Sets use the data itself for comparison and search within the set. However, in many applications, the data users want to search by may not be the same as the data they're interested in retrieving. For example, in a program for querying exam scores, students are often looked up by their ID number, but the outcome sought is their exam score. For such applications, sets are inadequate. To address this, LabVIEW provides another very similar data container to sets called "maps". Maps and sets share the same underlying mechanism, but maps accompany each searchable piece of data with additional data. Thus, in a map, each node contains a pair of data: one termed as "key", used for comparisons and searches; and the other as "value", holding extra information related to the "key". A map that only contains "keys" without "values" essentially functions as a set. Taking the example of an exam score query program, student IDs can serve as keys, with their exam scores as values. If the need arises to view multiple scores, an array or cluster can be employed as the value to encapsulate multiple exam score data.

Beyond querying data, maps can also serve to optimize the efficiency of programs in certain scenarios. The most typical case is when a function that is time-consuming to execute might be called frequently within a short period using the same input parameters. In such instances, a map can be created for this function, with input parameters as the "key" and function outputs as the "value". This way, when the function is called, if the result for the given input parameters is already stored in the map, there's no need for recalculation; the cached result can be directly retrieved from the map. This book has utilized such an approach for optimization in the Recursive Algorithms section, more specifically in: Recursion with Caching.
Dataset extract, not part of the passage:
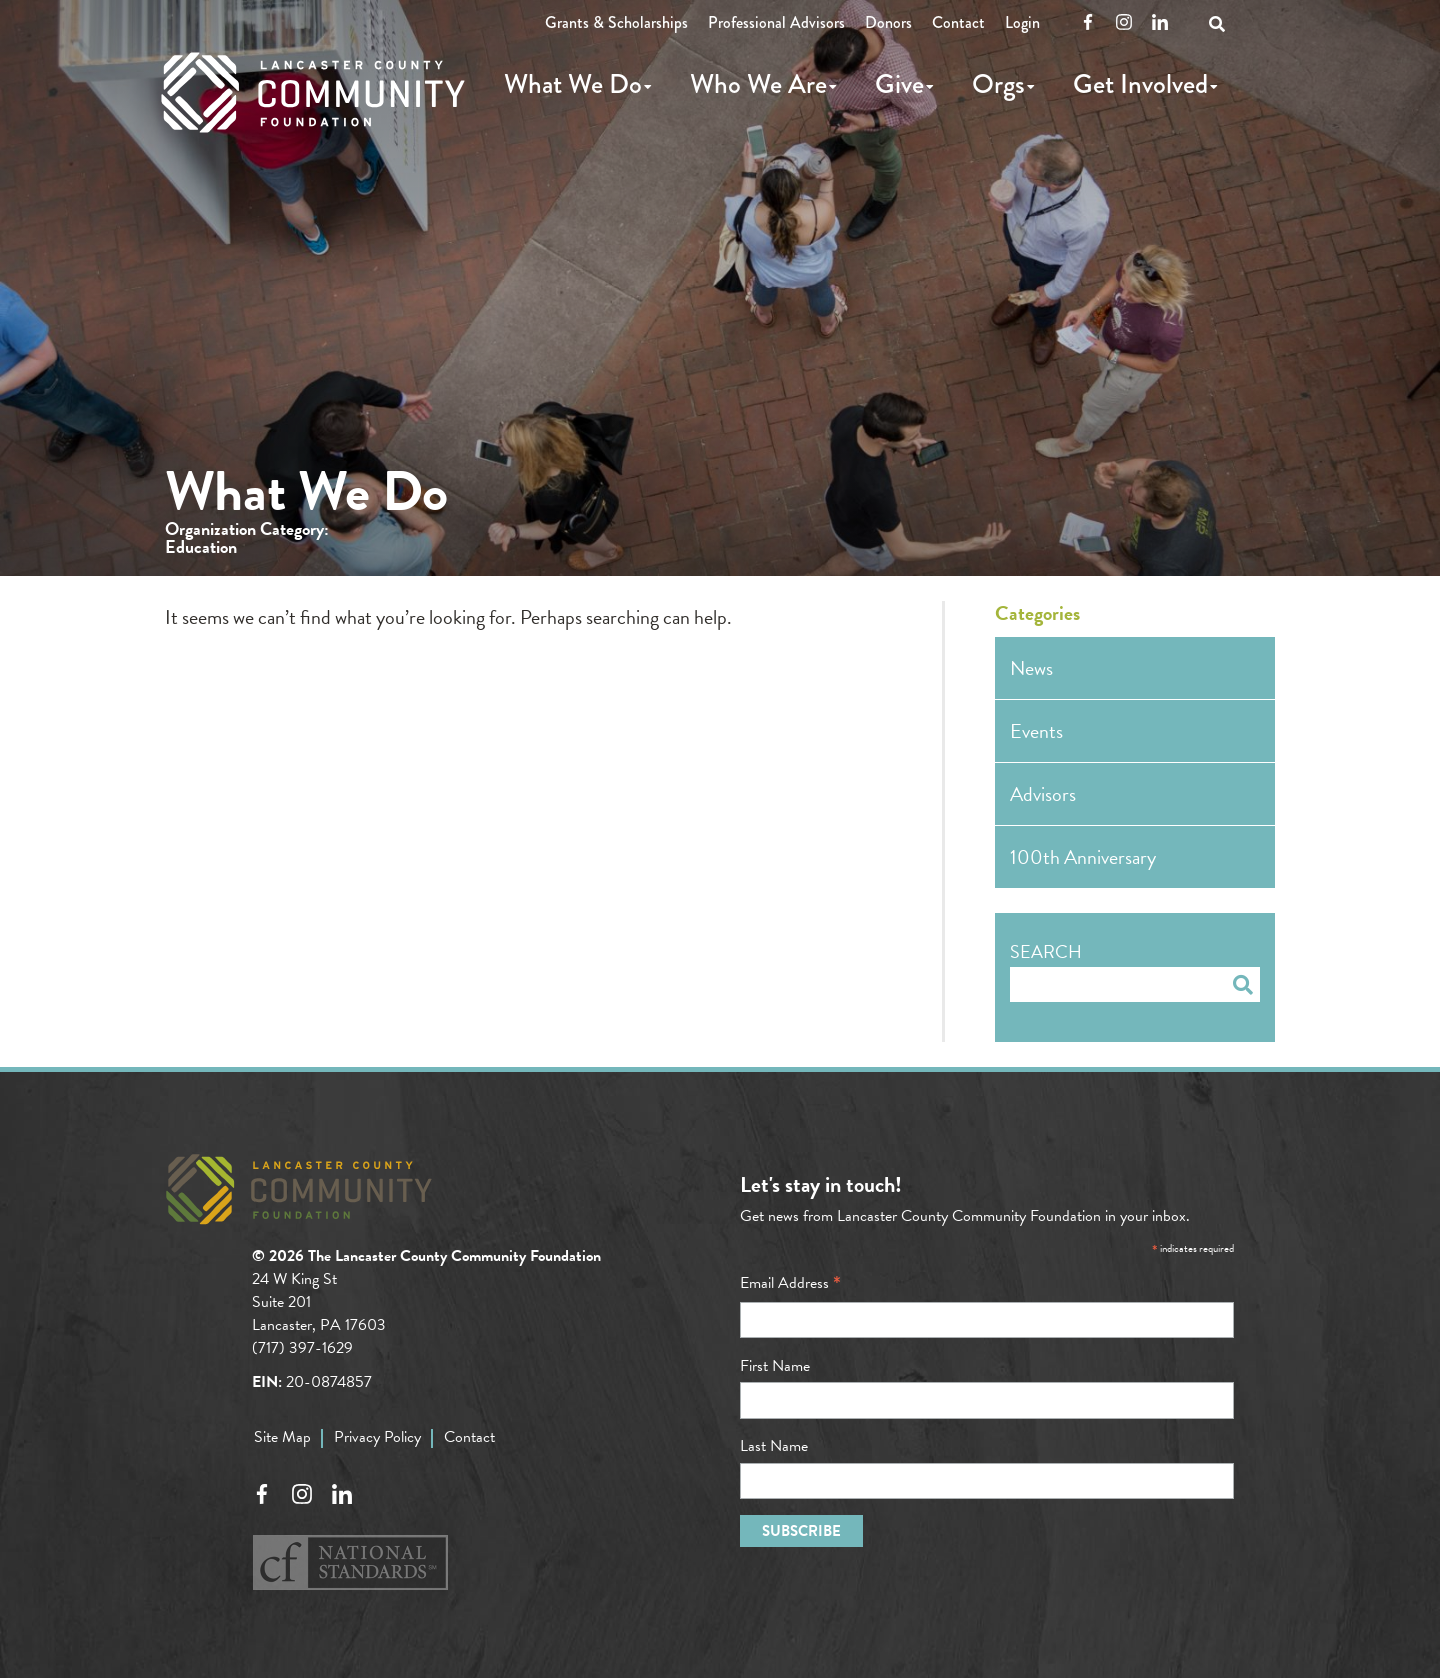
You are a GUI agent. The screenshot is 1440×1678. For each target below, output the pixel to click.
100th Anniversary (1083, 857)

Sets and maps were introduced as features in LabVIEW 2019. Prior to this, LabVIEW typically utilized variant data types to fulfill the functionalities of maps. If programs are seen using variant data types for data querying, it's likely because they were developed on an older version of LabVIEW.

## Queue and Stack

Queues and stacks are two other extensively used data structures. Since this book has already thoroughly covered them in previous sections like Pass by Reference - Queue and State Machine, we will not reiterate those discussions here.

LabVIEW's queues are implemented using linked lists for data storage, hence the enqueueing and dequeueing operations have a time complexity of $O(1)$, which is highly efficient. In programs, if there is no requirement for random access within a collection of data and only the beginning or end of the data series needs to be accessed, opting for a queue over an array for data storage can significantly increase efficiency.